Credit for the Program that Inspired my Version goes to Joanna Axelrod (Escondido PL) and Jennifer Lawson (San Diego PL)'s presentation for the California Library Association. Click on the link to see their version (and some other super fun sounding programs for teens).
I was needing some programs to reach out to the 6-12 year old age range, so I adapted the original for teens. I have had dismal success getting school-agers for programming during the school year (outside of school visits to the library or vice versa), even during school breaks, so this year I really wanted to see what sorts of things interest them enough that they might come to something not on summer vacation.
The only things I purchased for this program were: a hula hoop ($8 at WalMart), fortune cookies (though had I planned ahead, I probably could have gotten one of the multitude of Chinese/Japanese restaurants around to donate some), and some stretchy cord for making the masks.
|Kids discovering the treasure in the Feely Box|
So without further ado: the program!
As the kids arrived, they chose a ninja mask to color, cut, and wear. Teen volunteers were indispensable tools to have! After 15 minutes, most of the kids were done, so I gathered up the rest to explain what they'd be doing.
I had 4 teens helping. Each teen was a team leader. Teams, as their first jobs, introduced themselves to each other and came up with a team name. We had some standards, like Kung Fu Ninjas, but more creative ones too, like Pajama Ninjas. The kids sort of sorted themselves into groups. I let siblings and friends and whatnot stay together and tried to match like kids with like kids for the rest. We had teams of 4 or 5.
The teams worked at their own pace and rotated through the following stations:
Ninja Skill 1: Patience. Activity: Playing Card Towers
- At this station, teams attempted to build the tallest playing card tower they could before moving on. Most of the kids could hardly get one layer, so really it was more like "can we make more than two cards stand up together" than building a tower. But I was impressed with their patience.
- Teams "vaccinated" wild animals by shooting at them with a Nerf bow and arrow. I had purchased one similar to this one when it was on sale in December to use for a Hunger Games program. We set up some of the stuffed animals we have here (puppets could work too) and the kids "shot" at them. This was by far the most popular station.

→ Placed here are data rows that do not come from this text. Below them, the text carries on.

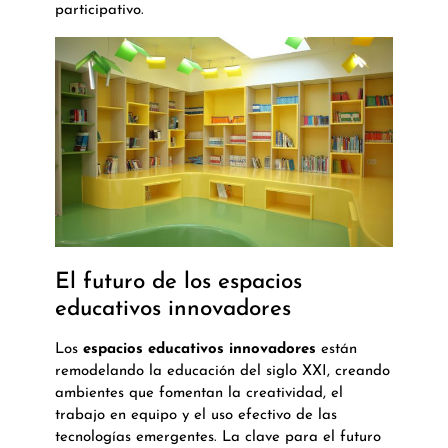
participativo.
El futuro de los espacios
educativos innovadores
Los
espacios educativos innovadores
están
remodelando la educación del siglo XXI, creando
ambientes que fomentan la creatividad, el
trabajo en equipo y el uso efectivo de las
tecnologías emergentes. La clave para el futuro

- Using chopsticks, teams will move as many cotton balls from one bucket to the other in the time allotted. (Team leaders and the teams decided how exactly they wanted to play. I wanted to give the teens a chance to practice some leadership. And since we weren't playing for points, it didn't matter that we all do it the same way).
- Teams timed each other to see which member of their team could hula hoop the longest.
- Each member attempted to walk from a starting line to a finish line without dropping the book or using their hands to steady it. We used nonfiction books that were big size wise, but not necessarily page-wise. I like to keep my program neck injury and headache free :)
- I watched parts of several of the videos from this site which helped me come up with the activity
- Using masking tape, we made a ladder outline on the floor. Teens guided their teams through the ladders demonstrating different patterns. One of my teens is an up-and-coming tennis player, so she was very familiar with these ladders and had great ideas for drills.
- This was the hardest for me to come up with an activity that we could do indoors. Anything like a relay or sack race is hard due to our space constraints, and tug of war on unpadded carpet floors did not appeal to me. Added to the fact that younger kids aren't even supposed to do "strength training," and I was stumped. I finally decided on bringing in 2 lb. hand weights and a stretchy band from home. My intent was for the teens to time their kids doing different simple motions (like arm curls) for 30 seconds to see who could do the most. What really happened was the kids just played around with the equipment. The stretchy band was a huge hit. At one point they attempted to "launch" the large rocket play structure we have by wrapping the band around it and pulling. They are not kidding when they say those band are stretchy!
- Each team member took a turn reaching in the box and writing down as many items as they could feel. At the end, they compared their lists and the teen opened the box so they could see what everything was.
I also made a playlist of music from the Kung Fu Panda 1 and 2 soundtracks that played in the background on a looping shuffle.